• WORK REQUIRED: From the line containing "3- Rwanda, la preuve d’un génocide" down to the last line of the records below, give every line again without any change.

Data entries
****************************************
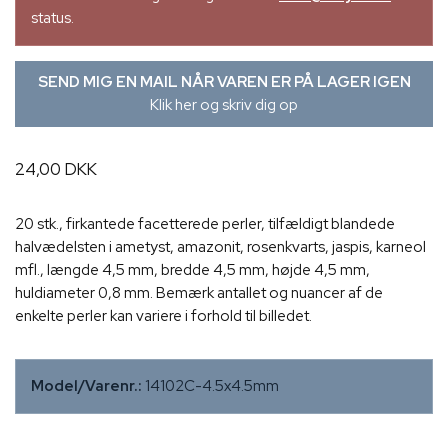
status.
SEND MIG EN MAIL NÅR VAREN ER PÅ LAGER IGEN
Klik her og skriv dig op
24,00 DKK
20 stk., firkantede facetterede perler, tilfældigt blandede
halvædelsten i ametyst, amazonit, rosenkvarts, jaspis, karneol
mfl., længde 4,5 mm, bredde 4,5 mm, højde 4,5 mm,
huldiameter 0,8 mm. Bemærk antallet og nuancer af de
enkelte perler kan variere i forhold til billedet.
Model/Varenr.:
14102C-4.5x4.5mm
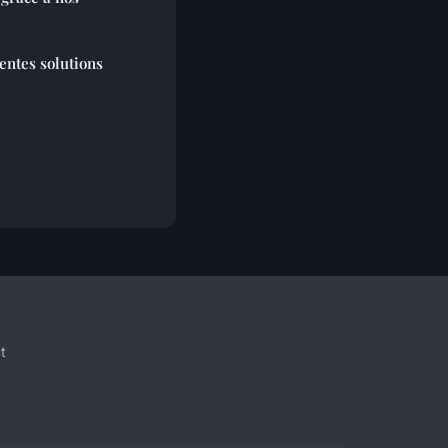
rentes solutions
t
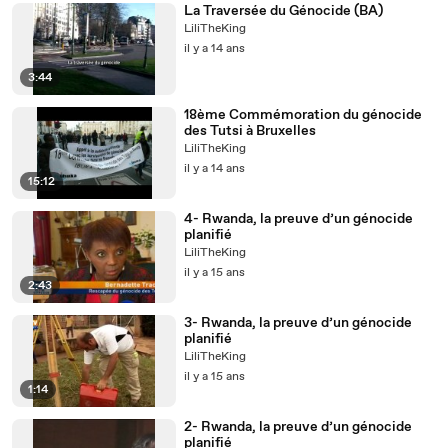
La Traversée du Génocide (BA)
LiliTheKing
il y a 14 ans
3:44
18ème Commémoration du génocide
des Tutsi à Bruxelles
LiliTheKing
il y a 14 ans
15:12
4- Rwanda, la preuve d’un génocide
planifié
LiliTheKing
il y a 15 ans
2:43
3- Rwanda, la preuve d’un génocide
planifié
LiliTheKing
il y a 15 ans
1:14
2- Rwanda, la preuve d’un génocide
planifié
****************************************
• WRITTEN ANSWER:
3- Rwanda, la preuve d’un génocide
planifié
LiliTheKing
il y a 15 ans
1:14
2- Rwanda, la preuve d’un génocide
planifié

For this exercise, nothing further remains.